Yuriy Biryukov, a security advisor to the Ukrainian president, said yesterday: “We were unable to keep the ruins of the new terminal under our control in the past six days. The breaking point came the day before yesterday.”

The number of Ukrainian soldiers who died in the battle remained unclear last night. Ukraine’s defence ministry said the army had lost ten men to recent fighting but unofficial sources put the total at far higher.

“Today 37 heroes were killed at the airport,” Vladimir Sergeyev, a volunteer who helps provide equipment and supplies to the Ukrainian army, wrote on Facebook. “Many of them were finished off by Chechen scumbags. Forgive us, brothers! We did our best! Heroes do not die!”

The number of casualties on the rebel side remains unknown.

The fighting came despite a ceasefire agreement remaining in place, and the intensity of the violence appears to suggest the truce is now nothing more than a scrap of paper.

As an indication of the deteriorating situation in eastern Ukraine, pro-Moscow rebels paraded 20 Ukrainian prisoners of war through the streets of Donetsk to the site of the attack on the trolleybus.

Locals subjected the prisoners to verbal and physical abuse as they were marched to the site.

An official for the self-proclaimed Donetsk People’s Republic said the shelling “provides further evidence of the barbaric crimes being committed by the Kiev leadership” and called for an investigation by the United Nations and the Organisation for Security and Co-operation in Europe.

Sergei Lavrov, the Russian foreign minister, said Kiev and its “foreign sponsors” were responsible for this “monstrous new crime”.

But the Ukrainian government has denied responsibility.

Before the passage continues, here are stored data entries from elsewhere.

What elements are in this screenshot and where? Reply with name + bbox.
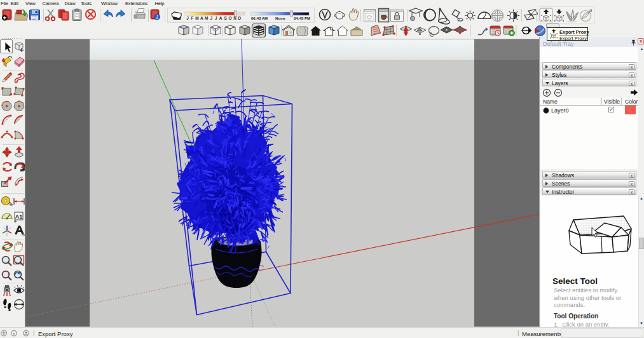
svg-text:Noon: Noon: [275, 17, 285, 20]
svg-text:M: M: [205, 16, 208, 20]
svg-text:i: i: [156, 15, 158, 20]
svg-text:06:43 AM: 06:43 AM: [251, 17, 268, 20]
svg-text:J: J: [215, 16, 217, 20]
svg-text:S: S: [224, 16, 227, 20]
svg-text:J: J: [186, 16, 189, 20]
svg-text:J: J: [210, 16, 212, 20]
svg-text:N: N: [233, 16, 236, 20]
svg-text:04:45 PM: 04:45 PM: [294, 17, 310, 20]
svg-text:A1: A1: [15, 213, 23, 220]
svg-text:A: A: [200, 16, 203, 20]
svg-text:F: F: [191, 16, 193, 20]
svg-text:A: A: [219, 16, 223, 20]
svg-text:O: O: [229, 16, 232, 20]
svg-text:D: D: [238, 16, 242, 20]
svg-text:M: M: [195, 16, 198, 20]
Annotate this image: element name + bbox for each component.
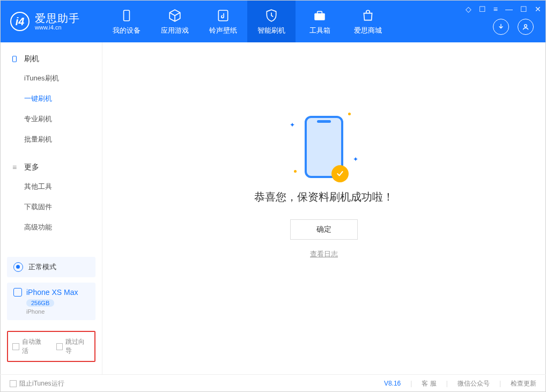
tab-flash[interactable]: 智能刷机 — [247, 1, 296, 42]
support-link[interactable]: 客 服 — [422, 379, 436, 388]
sidebar: 刷机 iTunes刷机 一键刷机 专业刷机 批量刷机 ≡ 更多 其他工具 下载固… — [1, 42, 102, 375]
sidebar-header-flash[interactable]: 刷机 — [1, 50, 102, 68]
dot-icon — [348, 113, 351, 115]
success-message: 恭喜您，保资料刷机成功啦！ — [254, 190, 394, 204]
sidebar-item-pro-flash[interactable]: 专业刷机 — [1, 109, 102, 129]
footer: 阻止iTunes运行 V8.16 | 客 服 | 微信公众号 | 检查更新 — [0, 374, 546, 392]
tab-label: 我的设备 — [113, 26, 141, 35]
tab-label: 智能刷机 — [257, 26, 285, 35]
ok-button[interactable]: 确定 — [290, 219, 358, 240]
checkbox-icon — [12, 343, 19, 350]
device-mode-row[interactable]: 正常模式 — [7, 257, 95, 277]
user-button[interactable] — [518, 19, 534, 35]
sidebar-item-oneclick-flash[interactable]: 一键刷机 — [1, 88, 102, 109]
svg-rect-0 — [124, 10, 130, 21]
svg-rect-1 — [218, 10, 227, 21]
mode-icon — [13, 262, 23, 272]
checkbox-label: 跳过向导 — [65, 337, 90, 356]
menu-icon[interactable]: ≡ — [493, 5, 498, 13]
tab-label: 爱思商城 — [354, 26, 382, 35]
sidebar-section-more: ≡ 更多 其他工具 下载固件 高级功能 — [1, 158, 102, 238]
app-title: 爱思助手 — [35, 12, 80, 24]
checkbox-skip-guide[interactable]: 跳过向导 — [56, 337, 91, 356]
sidebar-item-download-firmware[interactable]: 下载固件 — [1, 197, 102, 217]
check-badge-icon — [331, 165, 349, 182]
maximize-icon[interactable]: ☐ — [520, 5, 527, 13]
device-name: iPhone XS Max — [13, 288, 89, 297]
feedback-icon[interactable]: ☐ — [479, 5, 486, 13]
success-illustration: ✦ ✦ — [305, 116, 343, 178]
sidebar-section-flash: 刷机 iTunes刷机 一键刷机 专业刷机 批量刷机 — [1, 50, 102, 150]
tab-ringtones[interactable]: 铃声壁纸 — [199, 1, 247, 42]
window-controls: ◇ ☐ ≡ — ☐ ✕ — [466, 5, 541, 13]
bag-icon — [360, 8, 375, 23]
checkbox-label: 阻止iTunes运行 — [19, 379, 64, 388]
footer-right: V8.16 | 客 服 | 微信公众号 | 检查更新 — [384, 379, 536, 388]
logo-area[interactable]: i4 爱思助手 www.i4.cn — [1, 12, 102, 31]
version-label[interactable]: V8.16 — [384, 380, 401, 387]
logo-text: 爱思助手 www.i4.cn — [35, 12, 80, 31]
device-name-label: iPhone XS Max — [26, 288, 78, 297]
cube-icon — [167, 8, 182, 23]
device-mode-label: 正常模式 — [28, 262, 56, 272]
main-content: ✦ ✦ 恭喜您，保资料刷机成功啦！ 确定 查看日志 — [102, 42, 545, 375]
tab-apps[interactable]: 应用游戏 — [151, 1, 199, 42]
phone-icon — [10, 55, 19, 63]
checkbox-label: 自动激活 — [22, 337, 47, 356]
spark-icon: ✦ — [353, 156, 358, 163]
tab-label: 铃声壁纸 — [209, 26, 237, 35]
device-panel: 正常模式 iPhone XS Max 256GB iPhone — [7, 257, 95, 320]
sidebar-item-itunes-flash[interactable]: iTunes刷机 — [1, 68, 102, 88]
sidebar-header-label: 刷机 — [24, 54, 39, 64]
checkbox-block-itunes[interactable]: 阻止iTunes运行 — [10, 379, 64, 388]
checkbox-icon — [56, 343, 63, 350]
tab-my-device[interactable]: 我的设备 — [102, 1, 151, 42]
checkbox-icon — [10, 380, 17, 387]
app-subtitle: www.i4.cn — [35, 24, 80, 31]
device-icon — [119, 8, 134, 23]
tab-store[interactable]: 爱思商城 — [344, 1, 392, 42]
device-capacity: 256GB — [26, 299, 54, 307]
phone-icon — [13, 288, 22, 297]
music-icon — [216, 8, 231, 23]
minimize-icon[interactable]: — — [505, 5, 513, 13]
tab-label: 工具箱 — [309, 26, 330, 35]
sidebar-item-advanced[interactable]: 高级功能 — [1, 217, 102, 238]
svg-rect-3 — [318, 11, 322, 13]
spark-icon: ✦ — [290, 121, 295, 129]
menu-icon: ≡ — [10, 163, 19, 172]
tab-label: 应用游戏 — [161, 26, 189, 35]
sidebar-item-other-tools[interactable]: 其他工具 — [1, 176, 102, 197]
view-log-link[interactable]: 查看日志 — [310, 249, 338, 259]
header: i4 爱思助手 www.i4.cn 我的设备 应用游戏 铃声壁纸 智能刷机 工具… — [1, 1, 545, 42]
body: 刷机 iTunes刷机 一键刷机 专业刷机 批量刷机 ≡ 更多 其他工具 下载固… — [1, 42, 545, 375]
check-update-link[interactable]: 检查更新 — [511, 379, 536, 388]
nav-tabs: 我的设备 应用游戏 铃声壁纸 智能刷机 工具箱 爱思商城 — [102, 1, 392, 42]
separator: | — [499, 380, 501, 387]
separator: | — [446, 380, 448, 387]
app-logo-icon: i4 — [10, 12, 29, 31]
wechat-link[interactable]: 微信公众号 — [458, 379, 490, 388]
shield-icon — [264, 8, 279, 23]
sidebar-header-more[interactable]: ≡ 更多 — [1, 158, 102, 176]
skin-icon[interactable]: ◇ — [466, 5, 471, 13]
close-icon[interactable]: ✕ — [535, 5, 541, 13]
separator: | — [410, 380, 412, 387]
tab-toolbox[interactable]: 工具箱 — [296, 1, 344, 42]
checkbox-auto-activate[interactable]: 自动激活 — [12, 337, 47, 356]
dot-icon — [294, 170, 297, 173]
download-button[interactable] — [493, 19, 509, 35]
svg-rect-5 — [13, 56, 17, 62]
header-right-buttons — [493, 19, 534, 35]
sidebar-header-label: 更多 — [24, 162, 39, 172]
bottom-checks-highlight: 自动激活 跳过向导 — [7, 331, 95, 362]
svg-point-4 — [525, 25, 527, 27]
svg-rect-2 — [314, 13, 325, 20]
device-info-row[interactable]: iPhone XS Max 256GB iPhone — [7, 283, 95, 320]
toolbox-icon — [312, 8, 327, 23]
sidebar-item-batch-flash[interactable]: 批量刷机 — [1, 129, 102, 150]
device-type: iPhone — [26, 308, 89, 315]
phone-notch — [317, 120, 331, 123]
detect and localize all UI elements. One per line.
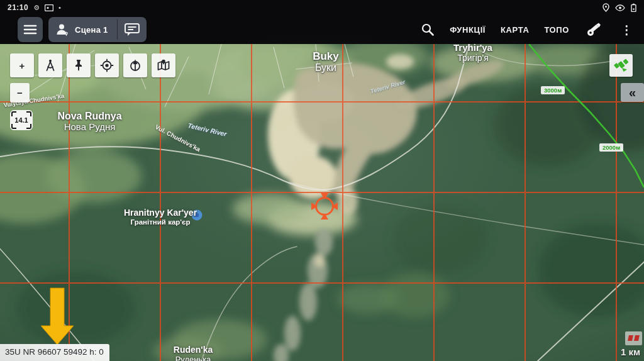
scene-button-label: Сцена 1 — [75, 25, 108, 35]
drafting-compass-icon — [43, 58, 58, 73]
zoom-level-indicator: 14.1 — [10, 110, 33, 130]
pin-tool-button[interactable] — [67, 53, 91, 77]
compass-arrow-icon — [128, 58, 143, 73]
zoom-level-value: 14.1 — [14, 116, 28, 124]
overflow-menu-button[interactable]: ⋮ — [618, 23, 635, 37]
chat-bubble-icon — [124, 22, 140, 37]
screenshot-status-icon — [45, 4, 53, 11]
red-unit-glyph — [628, 335, 633, 341]
menu-item-functions[interactable]: ФУНКЦІЇ — [450, 25, 486, 35]
map-with-pin-icon — [156, 58, 171, 73]
double-chevron-left-icon: « — [629, 86, 636, 100]
target-center-button[interactable] — [95, 53, 119, 77]
target-icon — [99, 58, 114, 73]
notification-dot-icon: • — [58, 4, 61, 11]
scene-button[interactable]: Сцена 1 — [48, 17, 117, 42]
poi-marker[interactable] — [192, 210, 203, 221]
measure-tool-button[interactable] — [38, 53, 62, 77]
eye-status-icon — [615, 4, 625, 11]
satellite-layer-button[interactable] — [609, 54, 633, 77]
search-icon[interactable] — [421, 23, 435, 36]
collapse-panel-button[interactable]: « — [621, 83, 644, 102]
person-scene-icon — [55, 22, 70, 37]
battery-status-icon — [631, 3, 636, 12]
satellite-imagery — [0, 44, 644, 361]
app-toolbar: Сцена 1 ФУНКЦІЇ КАРТА ТОПО — [0, 15, 644, 44]
app-screen: Buky Буки Tryhir'ya Тригір'я Nova Rudnya… — [0, 0, 644, 361]
map-select-button[interactable] — [152, 53, 175, 77]
hamburger-icon — [23, 24, 37, 35]
zoom-in-button[interactable]: + — [10, 53, 34, 77]
red-unit-symbol[interactable] — [625, 331, 642, 345]
menu-item-topo[interactable]: ТОПО — [544, 25, 569, 35]
pushpin-icon — [71, 58, 86, 73]
gear-status-icon: ⚙ — [33, 4, 40, 12]
mgrs-coordinate-readout: 35U NR 96607 59492 h: 0 — [0, 344, 109, 361]
scene-control-group: Сцена 1 — [48, 17, 147, 42]
android-status-bar: 21:10 ⚙ • — [0, 0, 644, 15]
compass-orientation-button[interactable] — [123, 53, 147, 77]
plus-icon: + — [19, 61, 25, 70]
minus-icon: − — [17, 88, 23, 97]
menu-item-map[interactable]: КАРТА — [501, 25, 529, 35]
map-canvas[interactable]: Buky Буки Tryhir'ya Тригір'я Nova Rudnya… — [0, 44, 644, 361]
map-toolbar-left: + — [10, 53, 175, 77]
clock: 21:10 — [8, 3, 28, 12]
chat-button[interactable] — [118, 17, 147, 42]
hamburger-menu-button[interactable] — [18, 17, 43, 42]
map-scale-label: 1 км — [621, 347, 640, 357]
satellite-icon — [613, 57, 630, 74]
location-status-icon — [602, 3, 609, 12]
artillery-icon[interactable] — [584, 22, 603, 37]
zoom-out-button[interactable]: − — [10, 83, 30, 103]
app-menu-right: ФУНКЦІЇ КАРТА ТОПО ⋮ — [421, 17, 635, 42]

Arseniy Yatsenyuk, the Ukrainian prime minister, described the shelling as a “horrible act against humanity” and pointed the finger of blame at Moscow.

Ukraine has insisted the Kremlin is fuelling the conflict by providing political and material support to rebels, and by also contributing regular Russian troops to the battlefield. Moscow has continually denied these allegations, and claimed Kiev has produced no hard evidence to support its accusations.

In an effort to halt the fighting yesterday Germany, Russia, Ukraine and France issued a joint call for a cessation of hostilities and drew up a demarcation line behind which the opposing forces would withdraw, but the call appears to have made little or no impression.

Disturbed by the fighting, John Kerry, the US secretary of state, accused the rebels of a “blatant land grab” that contravened the ceasefire agreement while his colleague Samantha Power, Washington’s ambassador to the UN, said a recent peace proposal by Russian president Vladimir Putin was actually a “Russian occupation plan”.